TASK OBJECTIVE
The task calls for every entry to be printed word for word, without the images.

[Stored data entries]
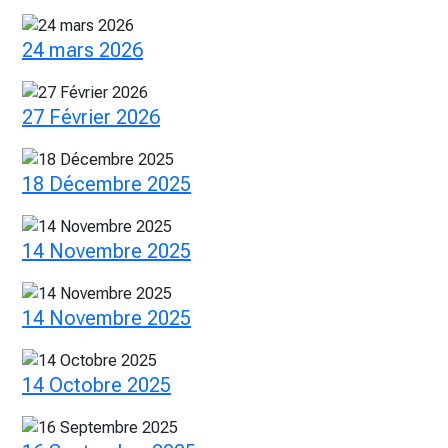
24 mars 2026
27 Février 2026
18 Décembre 2025
14 Novembre 2025
14 Novembre 2025
14 Octobre 2025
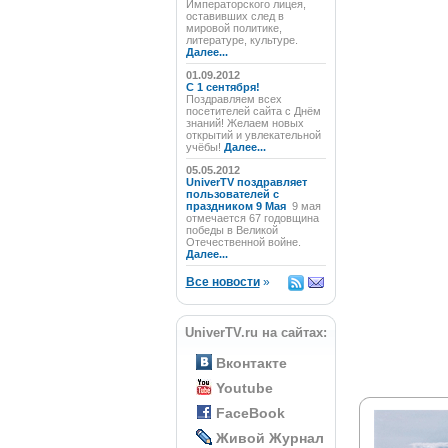
Императорского лицея,
оставивших след в
мировой политике,
литературе, культуре.
Далее...
01.09.2012
C 1 сентября!
Поздравляем всех
посетителей сайта с Днём
знаний! Желаем новых
открытий и увлекательной
учёбы!
Далее...
05.05.2012
UniverTV поздравляет
пользователей с
праздником 9 Мая
9 мая
отмечается 67 годовщина
победы в Великой
Отечественной войне.
Далее...
Все новости
»
UniverTV.ru на сайтах:
Вконтакте
Youtube
FaceBook
Живой Журнал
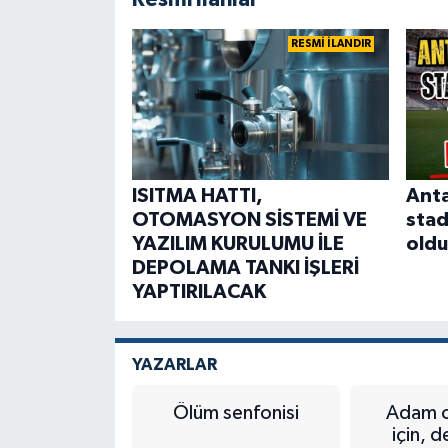
RESMİ İLANDIR
ISITMA HATTI,
Ant
OTOMASYON SİSTEMİ VE
stad
YAZILIM KURULUMU İLE
oldu
DEPOLAMA TANKI İŞLERİ
YAPTIRILACAK
YAZARLAR
Ölüm senfonisi
Adam o
için, 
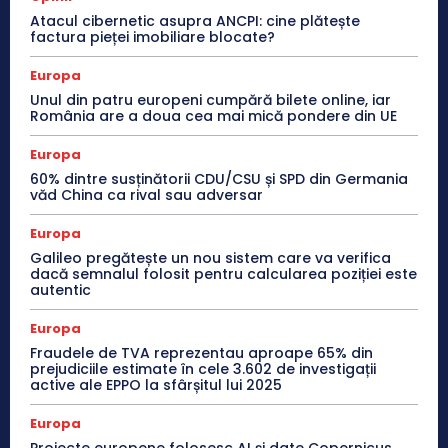
Atacul cibernetic asupra ANCPI: cine plătește
factura pieței imobiliare blocate?
Europa
Unul din patru europeni cumpără bilete online, iar
România are a doua cea mai mică pondere din UE
Europa
60% dintre susținătorii CDU/CSU și SPD din Germania
văd China ca rival sau adversar
Europa
Galileo pregătește un nou sistem care va verifica
dacă semnalul folosit pentru calcularea poziției este
autentic
Europa
Fraudele de TVA reprezentau aproape 65% din
prejudiciile estimate în cele 3.602 de investigații
active ale EPPO la sfârșitul lui 2025
Europa
Proiecte europene folosesc AI și date Copernicus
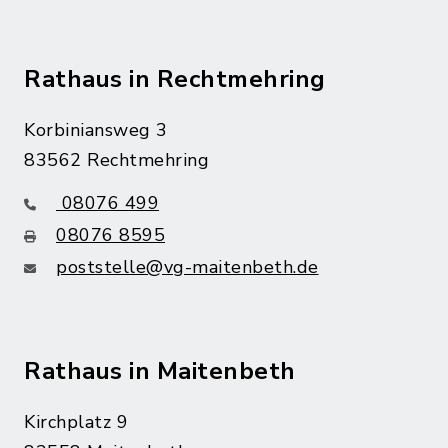
Rathaus in Rechtmehring
Korbiniansweg 3
83562 Rechtmehring
08076 499
08076 8595
poststelle@vg-maitenbeth.de
Rathaus in Maitenbeth
Kirchplatz 9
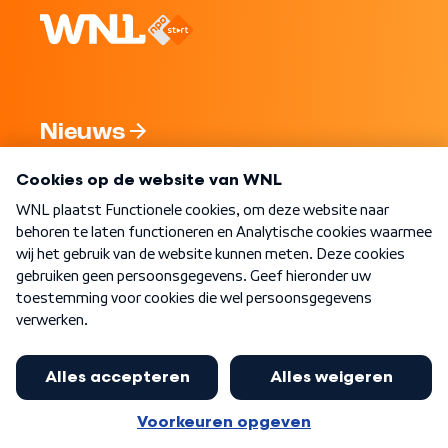
Nieuws
Programma's
Over WNL
Nieuwsbrief
Word Lid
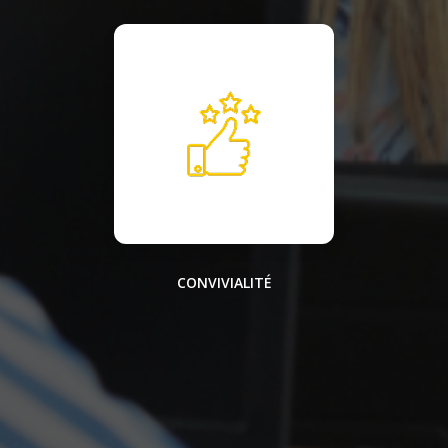
CONVIVIALITÉ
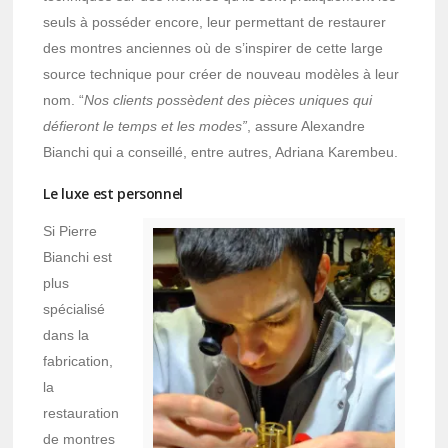
seuls à posséder encore, leur permettant de restaurer
des montres anciennes où de s’inspirer de cette large
source technique pour créer de nouveau modèles à leur
nom. “
Nos clients possèdent des pièces uniques qui
défieront le temps et les modes”
, assure Alexandre
Bianchi qui a conseillé, entre autres, Adriana Karembeu.
Le luxe est personnel
Si Pierre
Bianchi est
plus
spécialisé
dans la
fabrication,
la
restauration
de montres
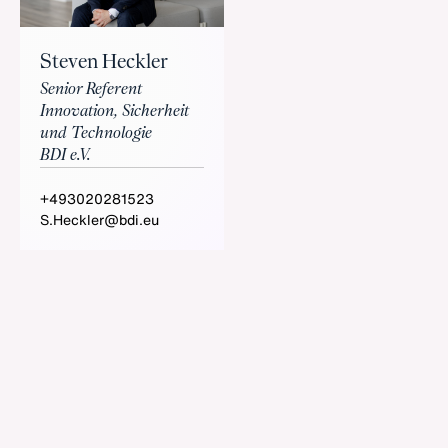
Steven Heckler
Senior Referent
Innovation, Sicherheit
und Technologie
BDI e.V.
+493020281523
S.Heckler@bdi.eu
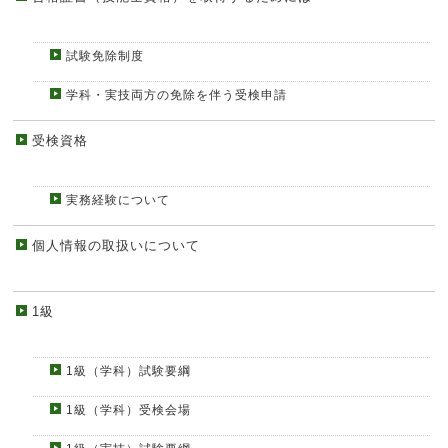
試験免除制度
学科・実技両方の免除を伴う受検申請
受検資格
実務経験について
個人情報の取扱いについて
1級
1級（学科）試験要綱
1級（学科）受検会場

EXPECTED ANSWER
24 mars 2026
27 Février 2026
18 Décembre 2025
14 Novembre 2025
14 Novembre 2025
14 Octobre 2025
Императорского лицея,
оставивших след в
мировой политике,
литературе, культуре.
Далее...
01.09.2012
C 1 сентября!
Поздравляем всех
посетителей сайта с Днём
знаний! Желаем новых
открытий и увлекательной
учёбы!
Далее...
05.05.2012
UniverTV поздравляет
пользователей с
праздником 9 Мая
9 мая
отмечается 67 годовщина
победы в Великой
Отечественной войне.
Далее...
Все новости
»
UniverTV.ru на сайтах:
Вконтакте
Youtube
FaceBook
Живой Журнал
RESMİ İLANDIR
ISITMA HATTI,
Ant
OTOMASYON SİSTEMİ VE
stad
YAZILIM KURULUMU İLE
oldu
DEPOLAMA TANKI İŞLERİ
YAPTIRILACAK
YAZARLAR
Ölüm senfonisi
Adam o
için, 
Atacul cibernetic asupra ANCPI: cine plătește
factura pieței imobiliare blocate?
Europa
Unul din patru europeni cumpără bilete online, iar
România are a doua cea mai mică pondere din UE
Europa
60% dintre susținătorii CDU/CSU și SPD din Germania
văd China ca rival sau adversar
Europa
Galileo pregătește un nou sistem care va verifica
dacă semnalul folosit pentru calcularea poziției este
autentic
Europa
Fraudele de TVA reprezentau aproape 65% din
prejudiciile estimate în cele 3.602 de investigații
active ale EPPO la sfârșitul lui 2025
Europa
Proiecte europene folosesc AI și date Copernicus
Rathaus in Rechtmehring
Korbiniansweg 3
83562 Rechtmehring
08076 499
08076 8595
poststelle@vg-maitenbeth.de
Rathaus in Maitenbeth
Kirchplatz 9
Nieuws
Programma's
Over WNL
Nieuwsbrief
Word Lid
CONVIVIALITÉ
seuls à posséder encore, leur permettant de restaurer
des montres anciennes où de s’inspirer de cette large
source technique pour créer de nouveau modèles à leur
nom. “
Nos clients possèdent des pièces uniques qui
défieront le temps et les modes”
, assure Alexandre
Bianchi qui a conseillé, entre autres, Adriana Karembeu.
Le luxe est personnel
Si Pierre
Bianchi est
plus
spécialisé
dans la
fabrication,
la
restauration
de montres
Steven Heckler
Senior Referent
Innovation, Sicherheit
und Technologie
BDI e.V.
+493020281523
S.Heckler@bdi.eu
試験免除制度
学科・実技両方の免除を伴う受検申請
受検資格
実務経験について
個人情報の取扱いについて
1級
1級（学科）試験要綱
1級（学科）受検会場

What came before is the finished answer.